Name transliteration
Get to know Sumsub’s name transliteration process.
Transliteration is the process of converting text from one script to another. In Sumsub, it is used during applicant verification to represent names written in non-Latin scripts (such as Japanese, Hebrew, Arabic, and so on), as well as letters and symbols absent from the Latin alphabet, using Latin characters.
For example:
ß
(German) becomesss
ü
(German) becomesue
ö
(Icelandic/German) becomesoe
þ
(Icelandic) becomesth
- and other local characters.
Sumsub also uses transliteration for cross-checks and duplicate detection when comparing data, which helps normalize names before comparison. When documents are in different languages, transliteration bridges the gap and enables accurate name matching.
Transliteration is applied to any document uploaded by your applicants as Proof of Identity (PoI) or Proof of Address (PoA), such as passports, ID cards, driver’s licenses, residence permits, bank statements, and other document types. You can find transliterated names in the Applicant page in the Dashboard.
How name transliteration works
The transliteration algorithm in Sumsub is a multifaceted process that involves not only the transliteration itself, but also data validation, method selection for further processing, and result refinement to ensure accuracy before final use in the system.
Step 1: Input collection
The system starts by collecting the following data from documents:
- First name
- Middle name (optional)
- Last name
- Country code (to determine applicable transliteration logic)
- Default transliteration values from the document (if available)
Step 2: Context validation
Before processing, the system checks:
- Whether the name field is empty.
- Whether reliable transliterations already exist (if the name is already in Latin script, no transliteration is performed).
- Whether the country requires special handling, such as:
- Official transliteration standards — some countries have their own transliteration requirements.
- Name order rules — in some countries, the family name comes first.
Step 3: Full name combination
If all name parts are valid for processing, the full name is formed by combining the first, middle, and last names. The combined full name is then used as input for transliteration. This improves accuracy by considering the full name context.
Step 4: Transliteration or Translation decision
In this step, the system determines which of the following methods should be used for the name:
- Default transliteration — the system uses the default transliterated names provided in the document. This method is preferred for certain combinations of countries and document types where these values are considered trusted and can be used directly. In some cases, MRZ(Machine Readable Zone) data may also be used within this method.
- Transliteration — the system actively transliterates the name provided in the document. This method is preferred when the script has reliable character mappings (for example, Cyrillic to Latin). Сustom transliteration rules are applied based on the document’s country.

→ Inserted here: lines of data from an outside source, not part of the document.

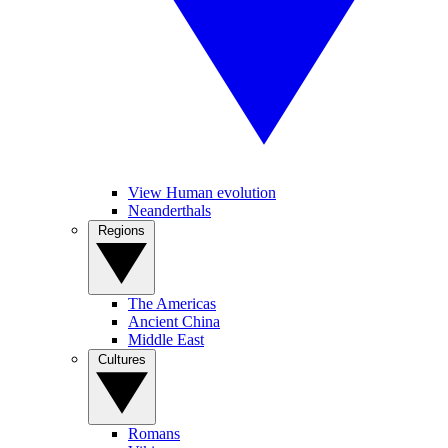
View Human evolution
Neanderthals
Regions
The Americas
Ancient China
Middle East
Cultures
Romans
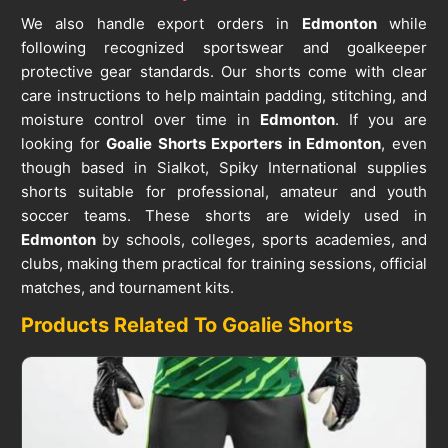
We also handle export orders in
Edmonton
while
following recognized sportswear and goalkeeper
protective gear standards. Our shorts come with clear
care instructions to help maintain padding, stitching, and
moisture control over time in
Edmonton
. If you are
looking for
Goalie Shorts Exporters in Edmonton
, even
though based in Sialkot, Spiky International supplies
shorts suitable for professional, amateur and youth
soccer teams. These shorts are widely used in
Edmonton
by schools, colleges, sports academies, and
clubs, making them practical for training sessions, official
matches, and tournament kits.
Products Related To Goalie Shorts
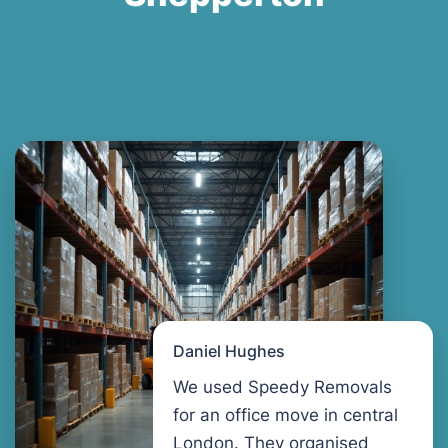
Daniel Hughes
We used Speedy Removals
for an office move in central
London. They organised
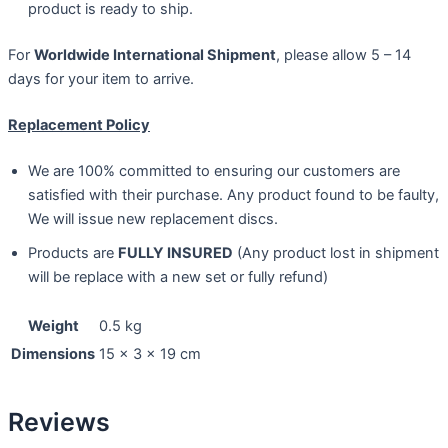
product is ready to ship.
For
Worldwide International Shipment
, please allow 5 – 14
days for your item to arrive.
Replacement Policy
We are 100% committed to ensuring our customers are
satisfied with their purchase. Any product found to be faulty,
We will issue new replacement discs.
Products are
FULLY INSURED
(Any product lost in shipment
will be replace with a new set or fully refund)
Weight
0.5 kg
Dimensions
15 × 3 × 19 cm
Reviews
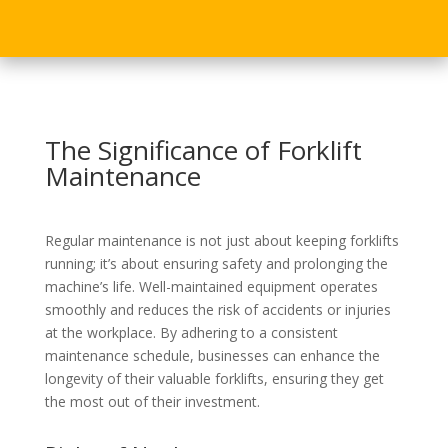
The Significance of Forklift
Maintenance
Regular maintenance is not just about keeping forklifts
running; it’s about ensuring safety and prolonging the
machine’s life. Well-maintained equipment operates
smoothly and reduces the risk of accidents or injuries
at the workplace. By adhering to a consistent
maintenance schedule, businesses can enhance the
longevity of their valuable forklifts, ensuring they get
the most out of their investment.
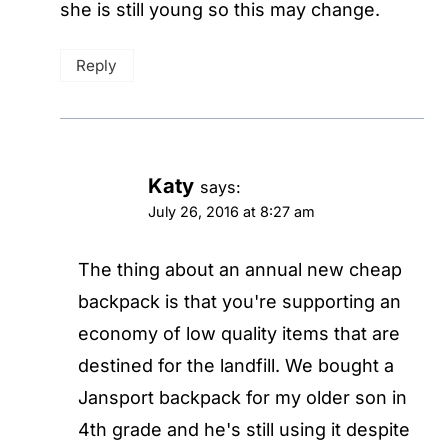
she is still young so this may change.
Reply
Katy
says:
July 26, 2016 at 8:27 am
The thing about an annual new cheap
backpack is that you're supporting an
economy of low quality items that are
destined for the landfill. We bought a
Jansport backpack for my older son in
4th grade and he's still using it despite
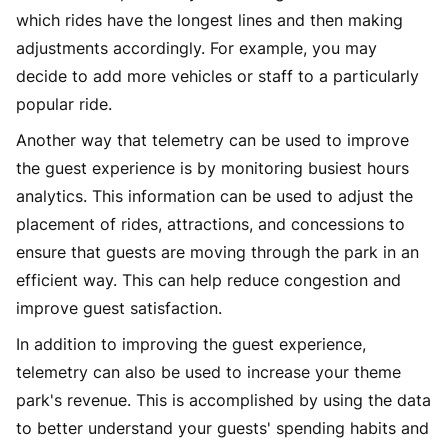
which rides have the longest lines and then making
adjustments accordingly. For example, you may
decide to add more vehicles or staff to a particularly
popular ride.
Another way that telemetry can be used to improve
the guest experience is by monitoring busiest hours
analytics. This information can be used to adjust the
placement of rides, attractions, and concessions to
ensure that guests are moving through the park in an
efficient way. This can help reduce congestion and
improve guest satisfaction.
In addition to improving the guest experience,
telemetry can also be used to increase your theme
park's revenue. This is accomplished by using the data
to better understand your guests' spending habits and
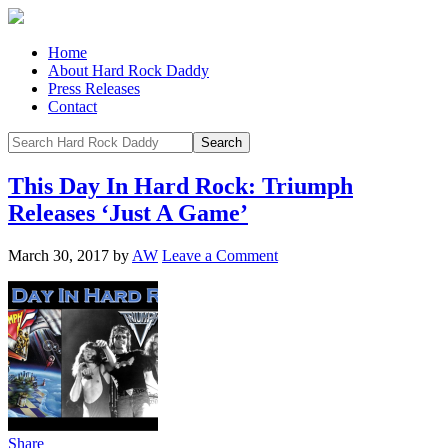
Home
About Hard Rock Daddy
Press Releases
Contact
This Day In Hard Rock: Triumph
Releases ‘Just A Game’
March 30, 2017
by
AW
Leave a Comment
Share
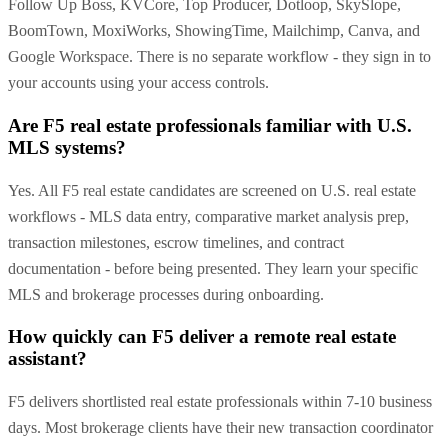
Follow Up Boss, KVCore, Top Producer, Dotloop, SkySlope,
BoomTown, MoxiWorks, ShowingTime, Mailchimp, Canva, and
Google Workspace. There is no separate workflow - they sign in to
your accounts using your access controls.
Are F5 real estate professionals familiar with U.S.
MLS systems?
Yes. All F5 real estate candidates are screened on U.S. real estate
workflows - MLS data entry, comparative market analysis prep,
transaction milestones, escrow timelines, and contract
documentation - before being presented. They learn your specific
MLS and brokerage processes during onboarding.
How quickly can F5 deliver a remote real estate
assistant?
F5 delivers shortlisted real estate professionals within 7-10 business
days. Most brokerage clients have their new transaction coordinator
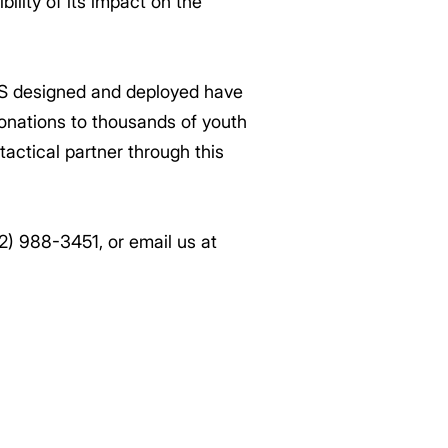
ility of its impact on the
S designed and deployed have
donations to thousands of youth
tactical partner through this
62) 988-3451, or email us at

- Translation — the system translates the name instead of transliterating it. This method is used when transliteration is unreliable or produces inconsistent results, typically for languages such as Arabic or Hebrew. In such cases, translation provides a more accurate and stable representation of the name.
Note
Translation is used instead of transliteration for the following languages:
- Hebrew (he)
- Farsi (fa)
- Arabic (ar)
- Japanese (ja)
- Chinese (zh)
- Korean (South/North) (ko)
- Sinhala (si)
- Thai (th)
- Lao (lo)
- Burmese (my)
- Amharic (am)
- Greek (el)
Decision criteria
- Country and Language determination — the system first identifies the country and language associated with the document. The language is determined using the document’s country code (if available) or by analyzing the character script.
- Default transliteration check — the system checks whether the default transliteration values can be trusted and are sufficient. For certain country and document type combinations, these values are used as provided. If trusted, the system skips further transliteration or translation.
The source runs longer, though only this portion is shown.